Prove that the inverse of a partial ordering is also a partial ordering.

You might want to start by reviewing the DEFINITIONS of "partial order" and "inverse of an order".

Please do not post the same question multiple times. (In referece to reddog843 duplicate post)Duplicate post deleted.

Thanks for concern.

reddog843 seems to have given up!

The original post was "Prove that the inverse of a partial ordering is also a partial ordering."

And I suggested "You might want to start by reviewing the DEFINITIONS of "partial order" and "inverse of an order"".

Since we haven't heard from reddog843 in some time, I will answer my own questions. A relation, aRb is a partial ordering if and only if, any time we have aRb and bRc, we also have aRc (the "transitive" property). A relation R' is the inverse of a relation R if and only if whenever aRb, we also have bR'a and whenever aR'b, we have bRa.

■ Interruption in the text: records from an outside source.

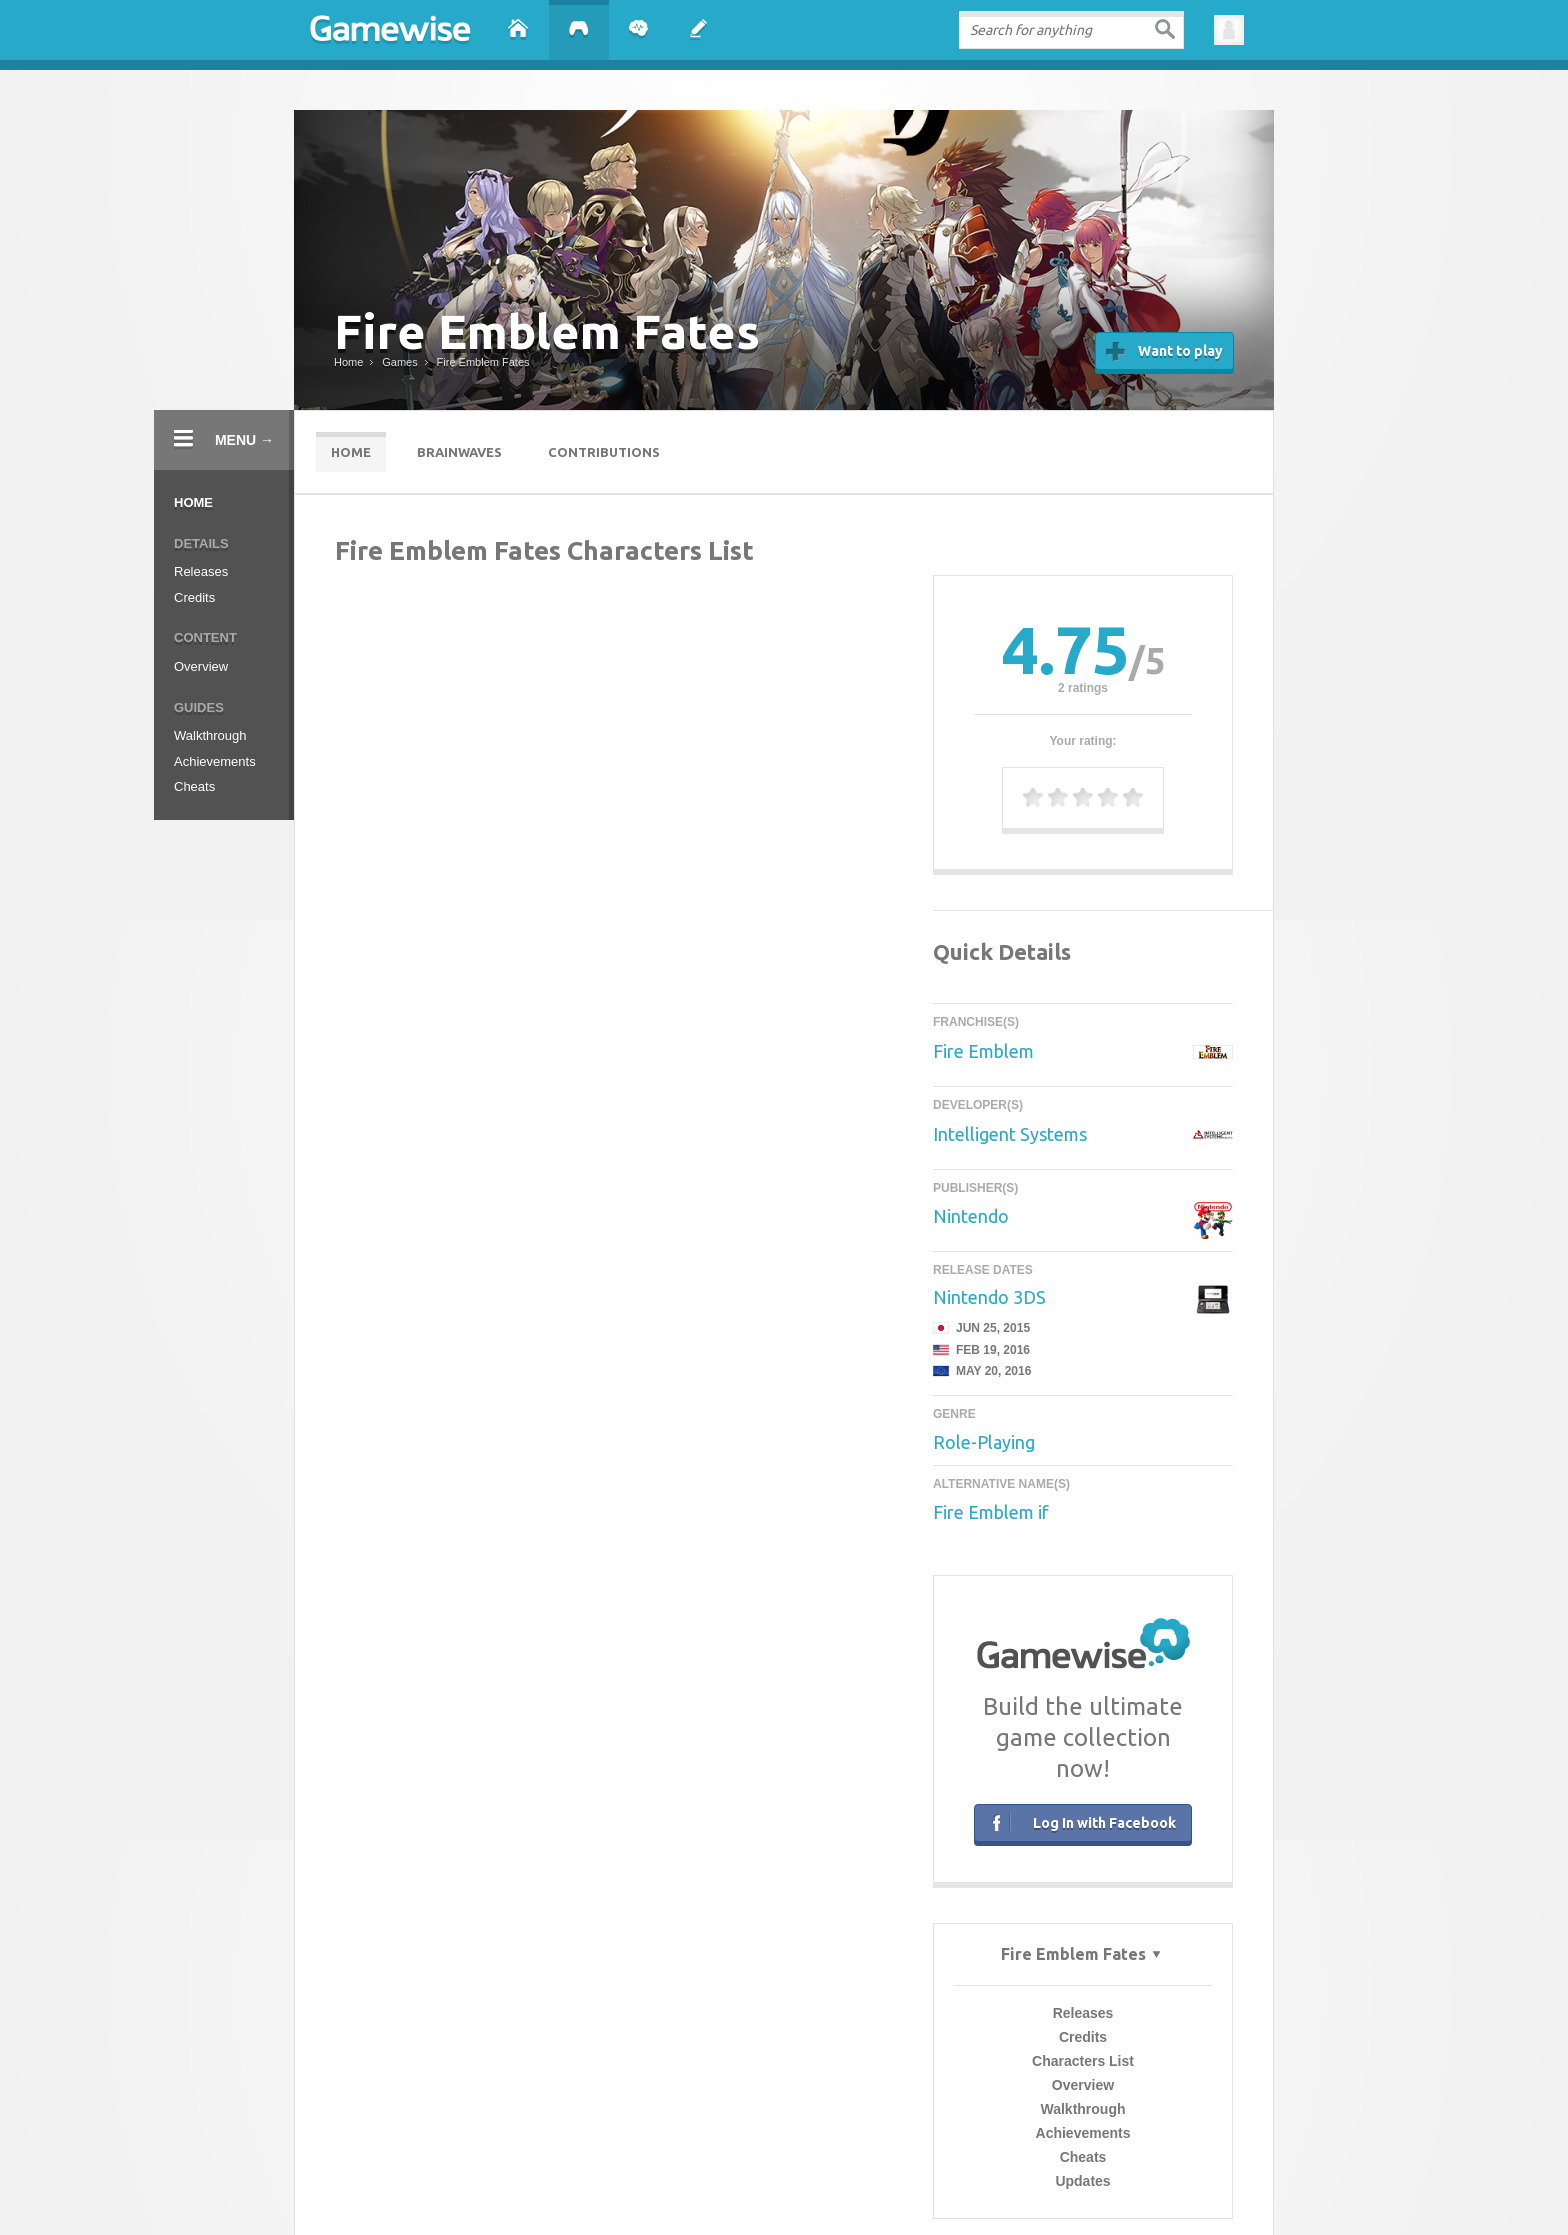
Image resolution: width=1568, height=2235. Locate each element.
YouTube (1036, 2138)
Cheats (194, 786)
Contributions (604, 452)
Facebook (830, 2138)
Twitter (900, 2138)
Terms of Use (766, 2173)
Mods (628, 2187)
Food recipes (804, 2187)
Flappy (718, 2187)
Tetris (998, 2187)
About (523, 2138)
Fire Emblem (983, 1051)
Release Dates (983, 1271)
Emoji (558, 2187)
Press (766, 2138)
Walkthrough (210, 735)
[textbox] (1071, 30)
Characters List (614, 774)
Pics (685, 2187)
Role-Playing (984, 1442)
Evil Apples (1042, 2187)
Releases (201, 571)
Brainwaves (459, 452)
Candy (593, 2187)
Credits (194, 597)
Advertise (656, 2138)
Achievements (215, 761)
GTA (657, 2187)
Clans (754, 2187)
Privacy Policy (836, 2173)
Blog (718, 2138)
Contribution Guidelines (927, 2173)
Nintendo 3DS (989, 1297)
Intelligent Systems (1010, 1134)
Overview (201, 666)
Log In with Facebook (1080, 1821)
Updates (613, 894)
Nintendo (971, 1216)
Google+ (968, 2138)
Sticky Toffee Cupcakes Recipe (909, 2187)
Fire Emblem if (991, 1511)
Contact (584, 2138)
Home (193, 502)
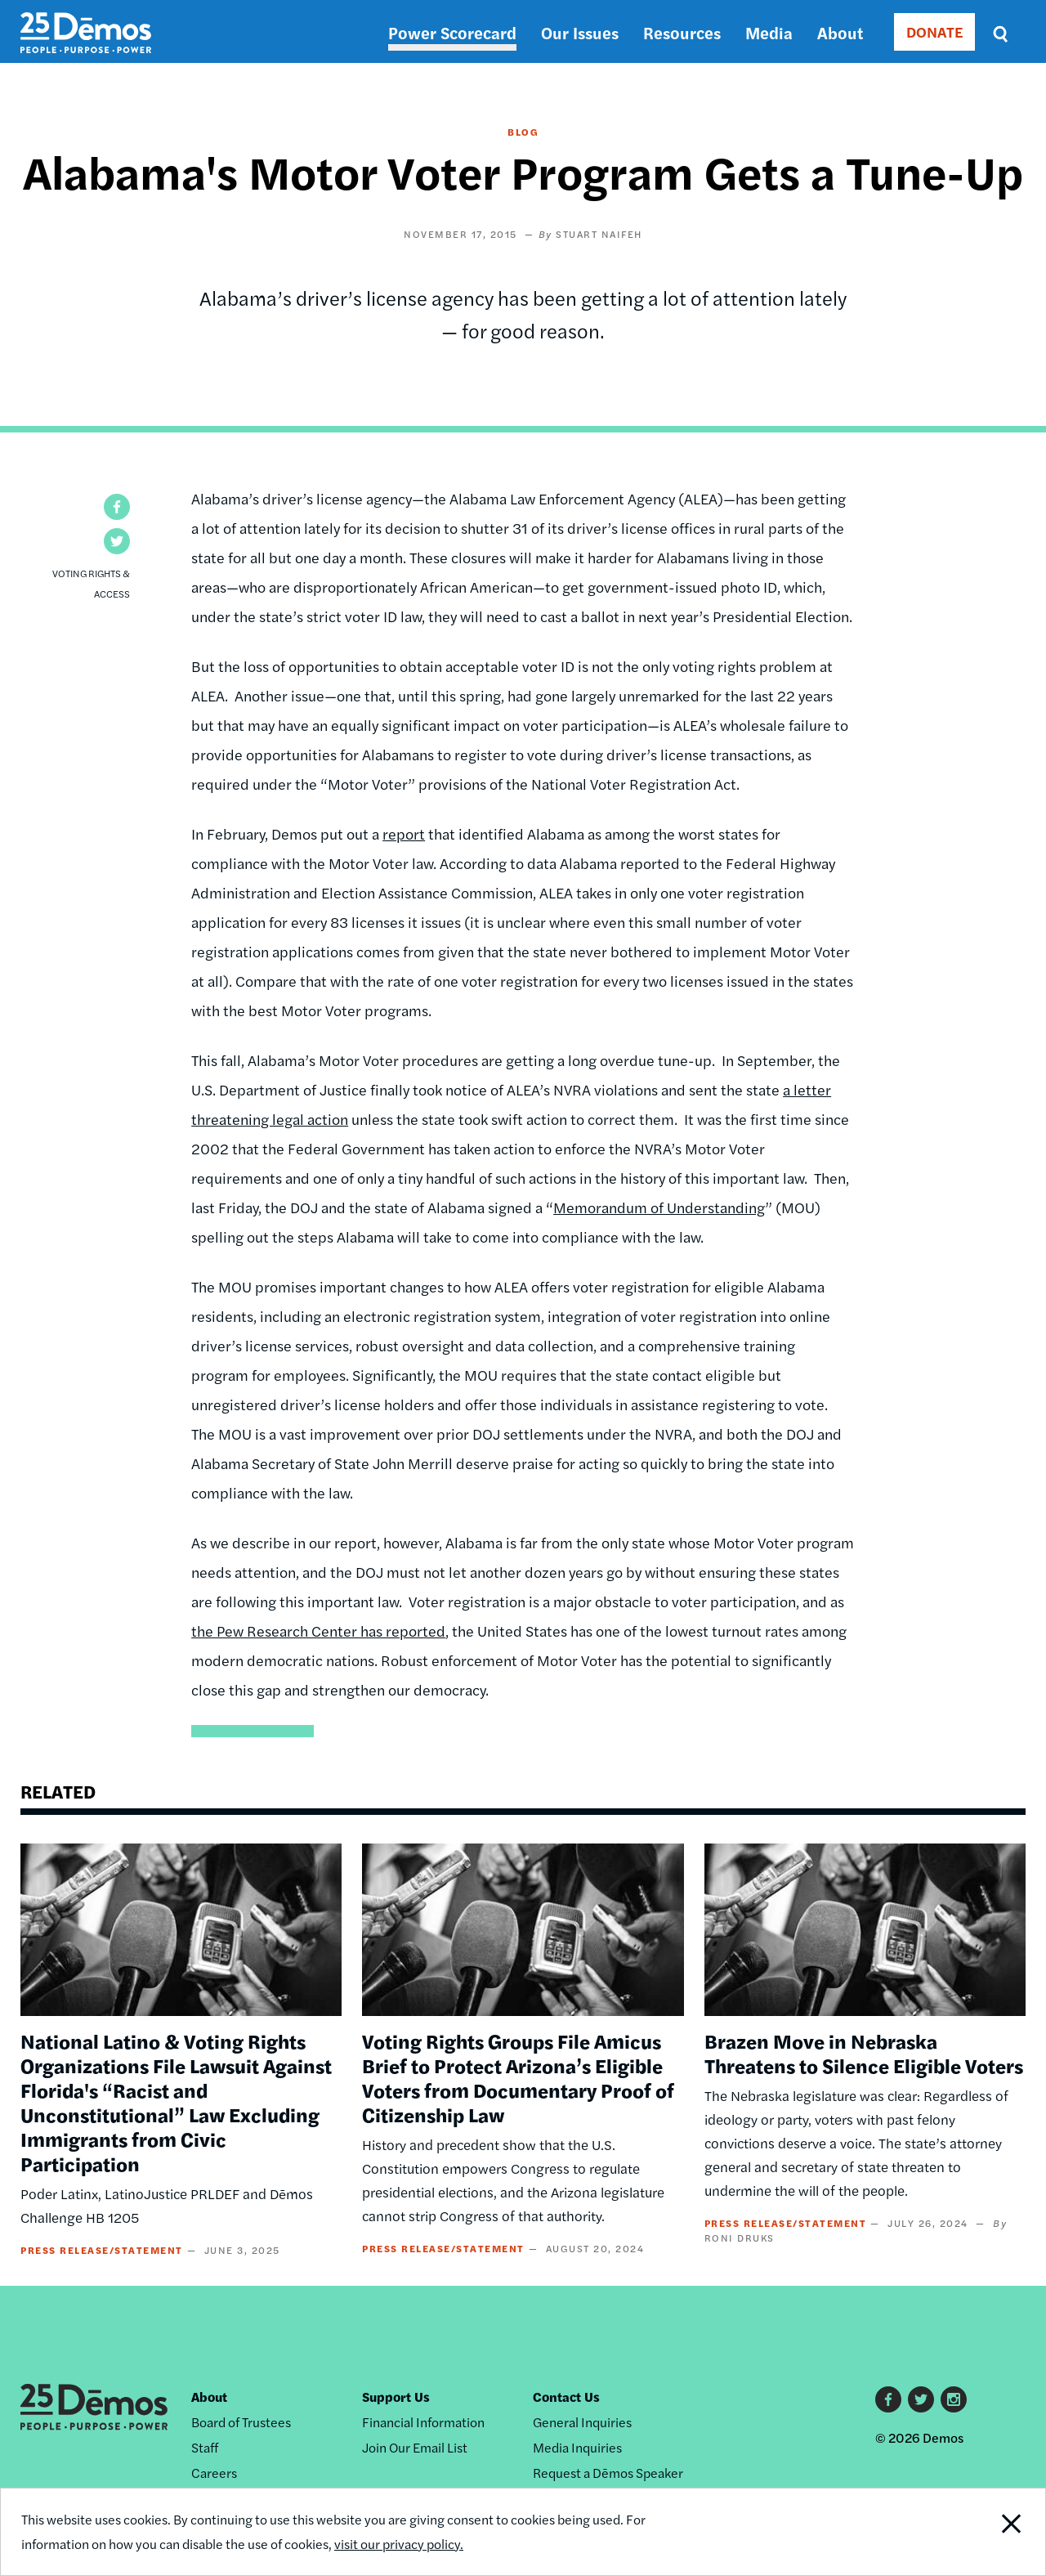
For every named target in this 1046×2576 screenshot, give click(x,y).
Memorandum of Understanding (659, 1207)
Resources (682, 32)
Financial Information (423, 2421)
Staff (204, 2447)
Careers (214, 2472)
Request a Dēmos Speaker (608, 2472)
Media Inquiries (577, 2447)
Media (769, 32)
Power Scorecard (452, 32)
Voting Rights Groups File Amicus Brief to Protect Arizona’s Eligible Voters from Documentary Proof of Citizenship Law (518, 2077)
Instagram (954, 2399)
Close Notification (992, 2532)
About (840, 32)
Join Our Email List (414, 2447)
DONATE (934, 31)
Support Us (396, 2396)
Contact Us (566, 2396)
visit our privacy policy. (398, 2543)
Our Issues (580, 32)
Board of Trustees (241, 2421)
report (403, 833)
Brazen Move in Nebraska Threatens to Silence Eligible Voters (863, 2053)
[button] (117, 507)
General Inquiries (582, 2421)
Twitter (921, 2399)
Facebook (888, 2399)
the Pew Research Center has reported (318, 1630)
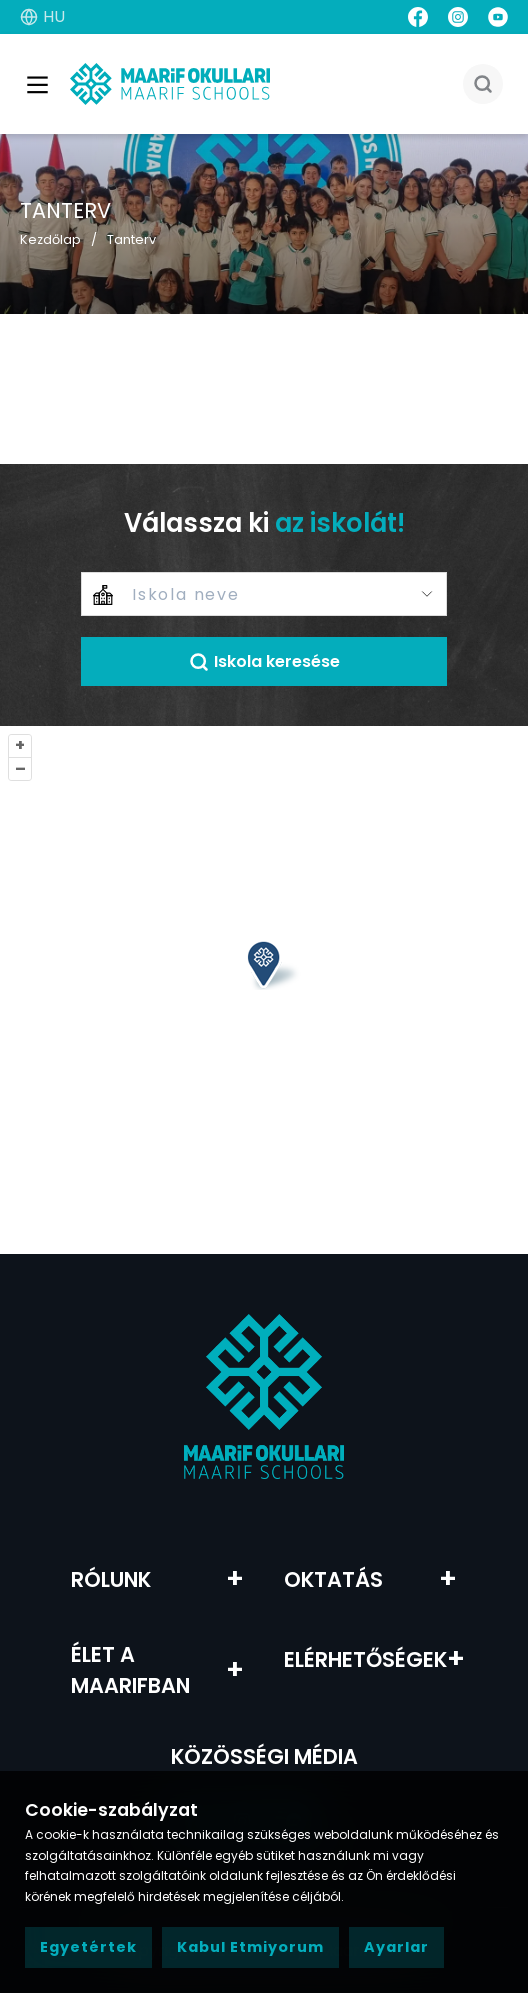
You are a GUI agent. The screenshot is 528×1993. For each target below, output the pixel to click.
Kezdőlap (50, 239)
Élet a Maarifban (130, 1670)
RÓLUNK (111, 1579)
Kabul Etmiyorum (250, 1947)
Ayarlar (396, 1947)
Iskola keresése (264, 661)
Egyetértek (88, 1947)
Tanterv (131, 239)
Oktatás (333, 1579)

To prove that the inverse of a partial ordering (transitive relation) R, R', is also a partial ordering, suppose aR'b and bR'C. Then bRa and cRb. But that is the same as saying "cRb and bRa". Since R is transitive, cRa from which aR'c follows.

...I will answer my own questions.Often, this is the best, if not only, method of finding an intelligent, topical question to reply to.